Stream: python

Topic: advanced usage of pyDataverse


view this post on Zulip Hansen Zhang (Sep 04 2024 at 18:30):

I have question about PyDataverse. Is the advanced usage of it mean to add datasets that already have DOIs? Can it be used to batch upload datasets without existing DOI?

view this post on Zulip Philip Durbin 🚀 (Sep 04 2024 at 18:34):

I assume you're looking at https://pydataverse.readthedocs.io/en/latest/user/advanced-usage.html

view this post on Zulip Philip Durbin 🚀 (Sep 04 2024 at 18:35):

"This tutorial will show you how to mass-import metadata from pyDataverse’s own CSV format (see CSV templates), create pyDataverse objects from it (Datasets and Datafiles) and upload the data and metadata through the API."

view this post on Zulip Philip Durbin 🚀 (Sep 04 2024 at 18:37):

Hmm, judging from https://github.com/gdcc/pyDataverse/blob/v0.3.3/pyDataverse/templates/datasets.csv it looks like it wants an existing DOI but I've never used this before.

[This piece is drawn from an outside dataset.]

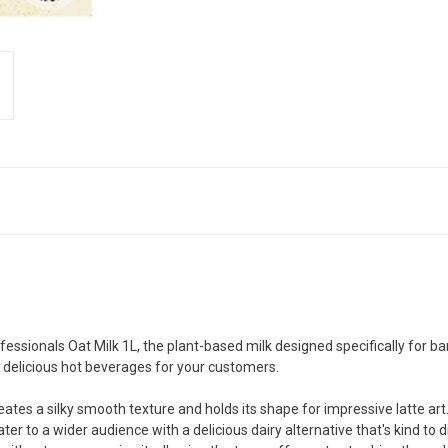
ofessionals Oat Milk 1L, the plant-based milk designed specifically for 
d delicious hot beverages for your customers.
ates a silky smooth texture and holds its shape for impressive latte art
r to a wider audience with a delicious dairy alternative that's kind to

view this post on Zulip Philip Durbin 🚀 (Sep 04 2024 at 18:38):

@Hansen Zhang I guess you can try it and see. :grinning:

view this post on Zulip Jan Range (Sep 11 2024 at 12:31):

@Hansen Zhang I haven’t used it myself, but based on the examples, it appears to be a flattened version of the dataset metadata or datafile. The DOI is optional, but if provided, should modify the dataset’s metadata. As shown in the documentation, the list of dictionaries (obtained from the csv using read_csv_as_dicts) is used to generate new datasets:

image.png

Hence, once transformed into the dict state, you can use each row/dataset similar to how you would create/edit a normal dataset (see here).

view this post on Zulip Jan Range (Sep 11 2024 at 12:42):

Personally, I'm not sure the CSV approach is the best choice, given that we're working with nested structures. @Philip Durbin 🐉, perhaps using a JSONL format would be more practical for parsing and validation. I'll add this to the agenda for the next pyDataverse WG meeting.


Last updated: Nov 01 2025 at 14:11 UTC